Type out every line below exactly as it reads.

BEGIN Task input

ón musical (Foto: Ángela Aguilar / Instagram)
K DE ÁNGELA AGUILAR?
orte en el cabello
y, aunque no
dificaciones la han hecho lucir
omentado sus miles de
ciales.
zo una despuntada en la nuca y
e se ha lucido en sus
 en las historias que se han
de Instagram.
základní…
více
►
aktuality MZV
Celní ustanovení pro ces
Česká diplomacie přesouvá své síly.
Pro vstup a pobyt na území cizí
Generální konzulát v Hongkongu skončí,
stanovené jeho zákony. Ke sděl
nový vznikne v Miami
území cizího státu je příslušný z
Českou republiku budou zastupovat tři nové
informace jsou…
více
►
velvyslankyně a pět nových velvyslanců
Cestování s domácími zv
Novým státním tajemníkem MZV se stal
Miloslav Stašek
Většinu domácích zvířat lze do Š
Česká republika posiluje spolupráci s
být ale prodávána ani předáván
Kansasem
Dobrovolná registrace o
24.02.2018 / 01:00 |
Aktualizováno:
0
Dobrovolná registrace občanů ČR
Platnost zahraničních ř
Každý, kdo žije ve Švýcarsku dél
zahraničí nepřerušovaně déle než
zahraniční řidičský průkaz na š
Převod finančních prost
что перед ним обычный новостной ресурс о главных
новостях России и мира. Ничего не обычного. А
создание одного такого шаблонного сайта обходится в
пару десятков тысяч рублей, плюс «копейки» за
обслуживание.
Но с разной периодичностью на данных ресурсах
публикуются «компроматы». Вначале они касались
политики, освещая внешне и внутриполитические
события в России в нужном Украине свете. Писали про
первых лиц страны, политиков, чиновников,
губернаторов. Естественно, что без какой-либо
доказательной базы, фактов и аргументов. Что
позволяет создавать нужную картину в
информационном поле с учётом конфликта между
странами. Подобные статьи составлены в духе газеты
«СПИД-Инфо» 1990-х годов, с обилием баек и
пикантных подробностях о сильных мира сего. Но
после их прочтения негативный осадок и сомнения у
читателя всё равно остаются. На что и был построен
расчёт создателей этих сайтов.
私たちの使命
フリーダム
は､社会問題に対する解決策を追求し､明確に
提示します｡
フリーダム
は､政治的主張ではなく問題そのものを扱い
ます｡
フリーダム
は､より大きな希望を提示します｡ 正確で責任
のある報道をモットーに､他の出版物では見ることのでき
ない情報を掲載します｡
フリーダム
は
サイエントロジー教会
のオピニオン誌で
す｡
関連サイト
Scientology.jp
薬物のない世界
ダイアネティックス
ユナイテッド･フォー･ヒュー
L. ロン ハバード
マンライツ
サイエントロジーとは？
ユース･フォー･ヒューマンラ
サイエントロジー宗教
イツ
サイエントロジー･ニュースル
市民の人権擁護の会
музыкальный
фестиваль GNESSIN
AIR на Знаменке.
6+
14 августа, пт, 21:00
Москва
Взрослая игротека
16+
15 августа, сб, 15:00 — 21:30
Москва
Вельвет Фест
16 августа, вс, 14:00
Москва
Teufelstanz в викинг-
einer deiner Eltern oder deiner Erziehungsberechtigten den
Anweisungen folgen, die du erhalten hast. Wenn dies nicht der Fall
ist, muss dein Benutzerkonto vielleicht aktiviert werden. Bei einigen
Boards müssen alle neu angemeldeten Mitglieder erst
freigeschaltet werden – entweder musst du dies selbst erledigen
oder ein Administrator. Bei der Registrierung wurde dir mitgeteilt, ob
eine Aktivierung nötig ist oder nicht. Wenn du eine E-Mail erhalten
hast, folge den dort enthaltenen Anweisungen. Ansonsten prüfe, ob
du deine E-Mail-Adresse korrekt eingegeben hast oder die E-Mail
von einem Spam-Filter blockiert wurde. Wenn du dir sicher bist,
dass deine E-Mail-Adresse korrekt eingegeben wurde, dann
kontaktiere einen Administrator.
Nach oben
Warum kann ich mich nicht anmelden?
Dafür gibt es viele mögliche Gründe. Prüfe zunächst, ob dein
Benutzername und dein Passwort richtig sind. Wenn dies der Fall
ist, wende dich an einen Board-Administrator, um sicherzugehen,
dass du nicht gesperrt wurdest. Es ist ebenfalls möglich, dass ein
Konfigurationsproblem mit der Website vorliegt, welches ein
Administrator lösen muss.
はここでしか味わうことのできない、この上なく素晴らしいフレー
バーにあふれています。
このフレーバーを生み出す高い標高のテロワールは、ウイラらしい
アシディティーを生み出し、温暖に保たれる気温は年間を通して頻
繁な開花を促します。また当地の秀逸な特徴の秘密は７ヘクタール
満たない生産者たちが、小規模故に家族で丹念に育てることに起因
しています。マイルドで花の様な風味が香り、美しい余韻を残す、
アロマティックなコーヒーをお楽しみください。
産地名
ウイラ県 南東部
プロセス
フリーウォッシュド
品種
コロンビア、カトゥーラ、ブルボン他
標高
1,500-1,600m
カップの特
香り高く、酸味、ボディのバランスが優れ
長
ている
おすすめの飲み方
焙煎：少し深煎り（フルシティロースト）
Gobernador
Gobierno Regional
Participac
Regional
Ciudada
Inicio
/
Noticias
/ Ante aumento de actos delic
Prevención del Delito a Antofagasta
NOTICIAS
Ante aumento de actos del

END Task input

*Answer to this task*
ón musical (Foto: Ángela Aguilar / Instagram)
K DE ÁNGELA AGUILAR?
orte en el cabello
y, aunque no
dificaciones la han hecho lucir
omentado sus miles de
ciales.
zo una despuntada en la nuca y
e se ha lucido en sus
 en las historias que se han
de Instagram.
základní…
více
►
aktuality MZV
Celní ustanovení pro ces
Česká diplomacie přesouvá své síly.
Pro vstup a pobyt na území cizí
Generální konzulát v Hongkongu skončí,
stanovené jeho zákony. Ke sděl
nový vznikne v Miami
území cizího státu je příslušný z
Českou republiku budou zastupovat tři nové
informace jsou…
více
►
velvyslankyně a pět nových velvyslanců
Cestování s domácími zv
Novým státním tajemníkem MZV se stal
Miloslav Stašek
Většinu domácích zvířat lze do Š
Česká republika posiluje spolupráci s
být ale prodávána ani předáván
Kansasem
Dobrovolná registrace o
24.02.2018 / 01:00 |
Aktualizováno:
0
Dobrovolná registrace občanů ČR
Platnost zahraničních ř
Každý, kdo žije ve Švýcarsku dél
zahraničí nepřerušovaně déle než
zahraniční řidičský průkaz na š
Převod finančních prost
что перед ним обычный новостной ресурс о главных
новостях России и мира. Ничего не обычного. А
создание одного такого шаблонного сайта обходится в
пару десятков тысяч рублей, плюс «копейки» за
обслуживание.
Но с разной периодичностью на данных ресурсах
публикуются «компроматы». Вначале они касались
политики, освещая внешне и внутриполитические
события в России в нужном Украине свете. Писали про
первых лиц страны, политиков, чиновников,
губернаторов. Естественно, что без какой-либо
доказательной базы, фактов и аргументов. Что
позволяет создавать нужную картину в
информационном поле с учётом конфликта между
странами. Подобные статьи составлены в духе газеты
«СПИД-Инфо» 1990-х годов, с обилием баек и
пикантных подробностях о сильных мира сего. Но
после их прочтения негативный осадок и сомнения у
читателя всё равно остаются. На что и был построен
расчёт создателей этих сайтов.
私たちの使命
フリーダム
は､社会問題に対する解決策を追求し､明確に
提示します｡
フリーダム
は､政治的主張ではなく問題そのものを扱い
ます｡
フリーダム
は､より大きな希望を提示します｡ 正確で責任
のある報道をモットーに､他の出版物では見ることのでき
ない情報を掲載します｡
フリーダム
は
サイエントロジー教会
のオピニオン誌で
す｡
関連サイト
Scientology.jp
薬物のない世界
ダイアネティックス
ユナイテッド･フォー･ヒュー
L. ロン ハバード
マンライツ
サイエントロジーとは？
ユース･フォー･ヒューマンラ
サイエントロジー宗教
イツ
サイエントロジー･ニュースル
市民の人権擁護の会
музыкальный
фестиваль GNESSIN
AIR на Знаменке.
6+
14 августа, пт, 21:00
Москва
Взрослая игротека
16+
15 августа, сб, 15:00 — 21:30
Москва
Вельвет Фест
16 августа, вс, 14:00
Москва
Teufelstanz в викинг-
einer deiner Eltern oder deiner Erziehungsberechtigten den
Anweisungen folgen, die du erhalten hast. Wenn dies nicht der Fall
ist, muss dein Benutzerkonto vielleicht aktiviert werden. Bei einigen
Boards müssen alle neu angemeldeten Mitglieder erst
freigeschaltet werden – entweder musst du dies selbst erledigen
oder ein Administrator. Bei der Registrierung wurde dir mitgeteilt, ob
eine Aktivierung nötig ist oder nicht. Wenn du eine E-Mail erhalten
hast, folge den dort enthaltenen Anweisungen. Ansonsten prüfe, ob
du deine E-Mail-Adresse korrekt eingegeben hast oder die E-Mail
von einem Spam-Filter blockiert wurde. Wenn du dir sicher bist,
dass deine E-Mail-Adresse korrekt eingegeben wurde, dann
kontaktiere einen Administrator.
Nach oben
Warum kann ich mich nicht anmelden?
Dafür gibt es viele mögliche Gründe. Prüfe zunächst, ob dein
Benutzername und dein Passwort richtig sind. Wenn dies der Fall
ist, wende dich an einen Board-Administrator, um sicherzugehen,
dass du nicht gesperrt wurdest. Es ist ebenfalls möglich, dass ein
Konfigurationsproblem mit der Website vorliegt, welches ein
Administrator lösen muss.
はここでしか味わうことのできない、この上なく素晴らしいフレー
バーにあふれています。
このフレーバーを生み出す高い標高のテロワールは、ウイラらしい
アシディティーを生み出し、温暖に保たれる気温は年間を通して頻
繁な開花を促します。また当地の秀逸な特徴の秘密は７ヘクタール
満たない生産者たちが、小規模故に家族で丹念に育てることに起因
しています。マイルドで花の様な風味が香り、美しい余韻を残す、
アロマティックなコーヒーをお楽しみください。
産地名
ウイラ県 南東部
プロセス
フリーウォッシュド
品種
コロンビア、カトゥーラ、ブルボン他
標高
1,500-1,600m
カップの特
香り高く、酸味、ボディのバランスが優れ
長
ている
おすすめの飲み方
焙煎：少し深煎り（フルシティロースト）
Gobernador
Gobierno Regional
Participac
Regional
Ciudada
Inicio
/
Noticias
/ Ante aumento de actos delic
Prevención del Delito a Antofagasta
NOTICIAS
Ante aumento de actos del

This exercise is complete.